What is being asked — What is wanted is every line below from the one with "로 출시하고 있습니다." up to and including the one with "Y JULIETA ROMERO", retyped exactly, pictures excluded, nothing else.

[Dataset entries]
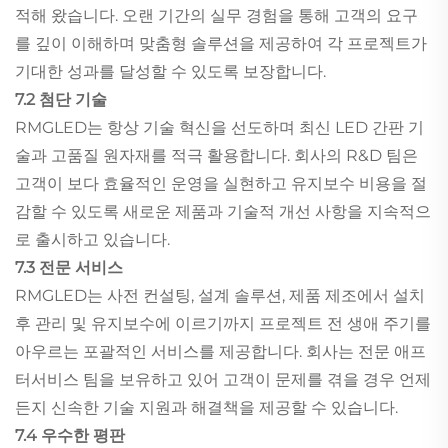
적해 왔습니다. 오랜 기간의 실무 경험을 통해 고객의 요구
를 깊이 이해하며 맞춤형 솔루션을 제공하여 각 프로젝트가
기대한 성과를 달성할 수 있도록 보장합니다.
7.2 첨단 기술
RMGLED는 항상 기술 혁신을 선도하며 최신 LED 간판 기
술과 고품질 원자재를 적극 활용합니다. 회사의 R&D 팀은
고객이 보다 효율적인 운영을 실현하고 유지보수 비용을 절
감할 수 있도록 새로운 제품과 기술적 개선 사항을 지속적으
로 출시하고 있습니다.
7.3 전문 서비스
RMGLED는 사전 컨설팅, 설계 솔루션, 제품 제조에서 설치
후 관리 및 유지보수에 이르기까지 프로젝트 전 생애 주기를
아우르는 포괄적인 서비스를 제공합니다. 회사는 전문 애프
터서비스 팀을 보유하고 있어 고객이 문제를 겪을 경우 언제
든지 신속한 기술 지원과 해결책을 제공할 수 있습니다.
7.4 우수한 평판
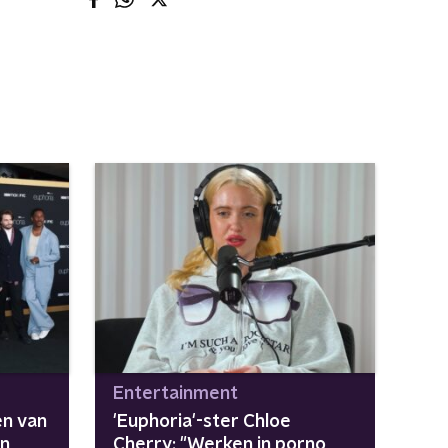
Entertainment
n van
'Euphoria'-ster Chloe
on
Cherry: "Werken in porno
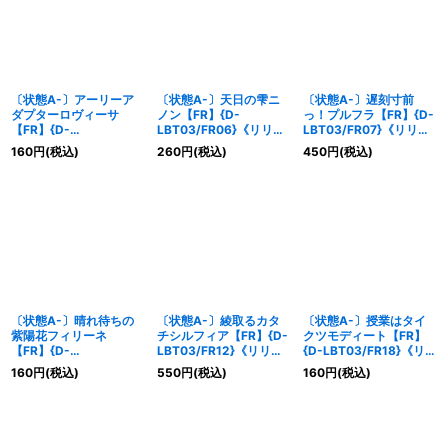
〔状態A-〕アーリーア
〔状態A-〕天日の雫ニ
〔状態A-〕遅刻寸前
ダプターロヴィーサ
ノン【FR】{D-
っ！プルフラ【FR】{D-
【FR】{D-
LBT03/FR06}《リリカ
LBT03/FR07}《リリカ
LBT03/FR01}《リリカ
ルモナステリオ》
ルモナステリオ》
160
円
(税込)
260
円
(税込)
450
円
(税込)
ルモナステリオ》
〔状態A-〕晴れ待ちの
〔状態A-〕綾取るカタ
〔状態A-〕授業はタイ
紫陽花フィリーネ
チシルフィア【FR】{D-
クツモディート【FR】
【FR】{D-
LBT03/FR12}《リリカ
{D-LBT03/FR18}《リリ
LBT03/FR08}《リリカ
ルモナステリオ》
カルモナステリオ》
160
円
(税込)
550
円
(税込)
160
円
(税込)
ルモナステリオ》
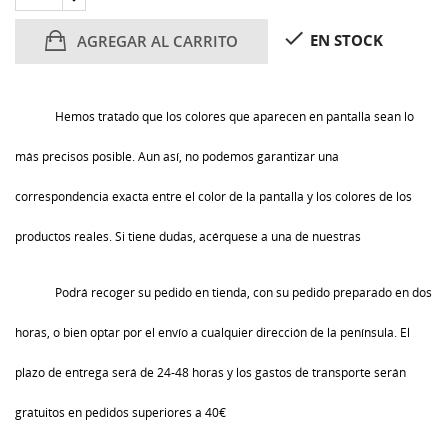

EN STOCK
AGREGAR AL CARRITO
Hemos tratado que los colores que aparecen en pantalla sean lo
más precisos posible. Aun así, no podemos garantizar una
correspondencia exacta entre el color de la pantalla y los colores de los
productos reales. Si tiene dudas, acérquese a una de nuestras
Podrá recoger su pedido en tienda, con su pedido preparado en dos
horas, o bien optar por el envío a cualquier dirección de la península. El
plazo de entrega será de 24-48 horas y los gastos de transporte serán
gratuitos en pedidos superiores a 40€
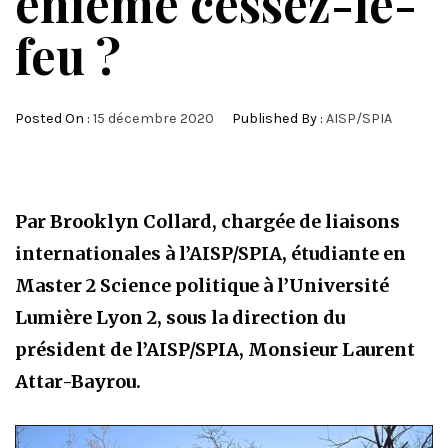
énième cessez-le-
feu ?
Posted On :
15 décembre 2020
Published By :
AISP/SPIA
Par Brooklyn Collard, chargée de liaisons
internationales à l’AISP/SPIA, étudiante en
Master 2 Science politique à l’Université
Lumière Lyon 2, sous la direction du
président de l’AISP/SPIA, Monsieur Laurent
Attar-Bayrou.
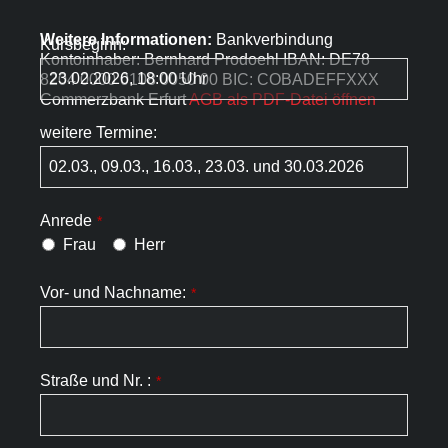
Weitere Informationen:
Bankverbindung
Kursbeginn:
Kontoinhaber: Bernhard Prodoehl IBAN: DE78
8204 0000 0108 0050 00 BIC: COBADEFFXXX
Commerzbank Erfurt
AGB als PDF-Datei öffnen
weitere Termine:
Anrede
*
Frau
Herr
Vor- und Nachname:
*
Straße und Nr. :
*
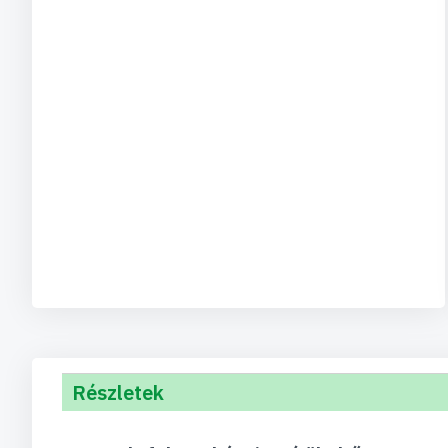
Részletek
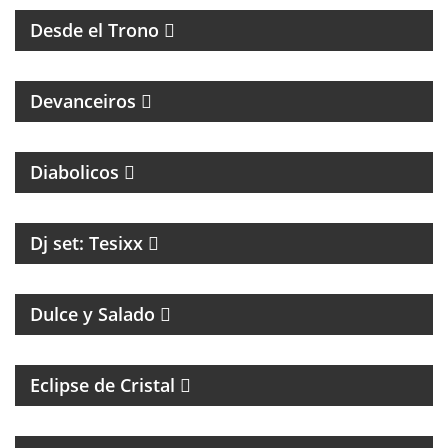
Desde el Trono
MAGAZINE DE ENTREVISTAS CULTURALES
Devanceiros
PROGRAMA PARTIDARIO DEL CLUB ATLÉTICO
INDEPENDIENTE
Diabolicos
Dj set: Tesixx
MAGAZINE DE GASTRONOMÍA CON ROBERTO GONI
Y JULIETA ROMERO
Dulce y Salado
Eclipse de Cristal
COACHING Y MENTORIAS PARA ARTISTAS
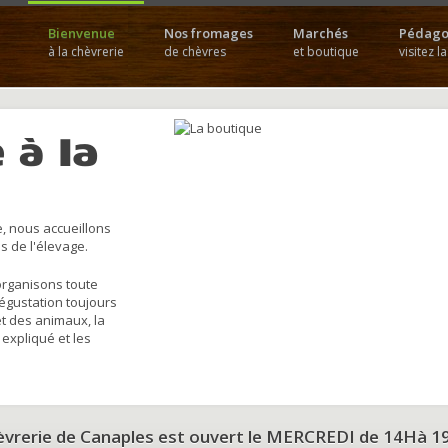
Bienvenue
Nos fromages
Marchés
Pédago
à la chèvrerie
de chèvres
et boutique
visitez l
 à la
, nous accueillons
s de l'élevage.
organisons toute
dégustation toujours
et des animaux, la
 expliqué et les
hèvrerie de Canaples est ouvert le MERCREDI de 14Hà 1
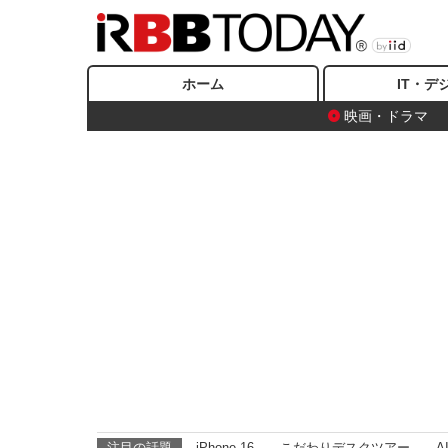
ホーム
IT・デ
映画・ドラマ
注目の話題
iPhone 16
こだわりデスクツアー
A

Answer section —
로 출시하고 있습니다.
7.3 전문 서비스
RMGLED는 사전 컨설팅, 설계 솔루션, 제품 제조에서 설치
후 관리 및 유지보수에 이르기까지 프로젝트 전 생애 주기를
아우르는 포괄적인 서비스를 제공합니다. 회사는 전문 애프
터서비스 팀을 보유하고 있어 고객이 문제를 겪을 경우 언제
든지 신속한 기술 지원과 해결책을 제공할 수 있습니다.
7.4 우수한 평판
Entertainment
n van
'Euphoria'-ster Chloe
on
Cherry: "Werken in porno
〔状態A-〕アーリーア
〔状態A-〕天日の雫ニ
〔状態A-〕遅刻寸前
ダプターロヴィーサ
ノン【FR】{D-
っ！プルフラ【FR】{D-
【FR】{D-
LBT03/FR06}《リリカ
LBT03/FR07}《リリカ
LBT03/FR01}《リリカ
ルモナステリオ》
ルモナステリオ》
160
円
(税込)
260
円
(税込)
450
円
(税込)
ルモナステリオ》
〔状態A-〕晴れ待ちの
〔状態A-〕綾取るカタ
〔状態A-〕授業はタイ
紫陽花フィリーネ
チシルフィア【FR】{D-
クツモディート【FR】
【FR】{D-
LBT03/FR12}《リリカ
{D-LBT03/FR18}《リリ
LBT03/FR08}《リリカ
ルモナステリオ》
カルモナステリオ》
160
円
(税込)
550
円
(税込)
160
円
(税込)
ルモナステリオ》

EN STOCK
AGREGAR AL CARRITO
Hemos tratado que los colores que aparecen en pantalla sean lo
más precisos posible. Aun así, no podemos garantizar una
correspondencia exacta entre el color de la pantalla y los colores de los
productos reales. Si tiene dudas, acérquese a una de nuestras
Podrá recoger su pedido en tienda, con su pedido preparado en dos
horas, o bien optar por el envío a cualquier dirección de la península. El
plazo de entrega será de 24-48 horas y los gastos de transporte serán
gratuitos en pedidos superiores a 40€
énième cessez-le-
feu ?
Posted On :
15 décembre 2020
Published By :
AISP/SPIA
Par Brooklyn Collard, chargée de liaisons
internationales à l’AISP/SPIA, étudiante en
Master 2 Science politique à l’Université
Lumière Lyon 2, sous la direction du
président de l’AISP/SPIA, Monsieur Laurent
Attar-Bayrou.
Weitere Informationen:
Bankverbindung
Kursbeginn:
Kontoinhaber: Bernhard Prodoehl IBAN: DE78
8204 0000 0108 0050 00 BIC: COBADEFFXXX
Commerzbank Erfurt
AGB als PDF-Datei öffnen
weitere Termine:
Anrede
*
Frau
Herr
Vor- und Nachname:
*
Straße und Nr. :
*
Részletek
Desde el Trono
MAGAZINE DE ENTREVISTAS CULTURALES
Devanceiros
PROGRAMA PARTIDARIO DEL CLUB ATLÉTICO
INDEPENDIENTE
Diabolicos
Dj set: Tesixx
MAGAZINE DE GASTRONOMÍA CON ROBERTO GONI
Y JULIETA ROMERO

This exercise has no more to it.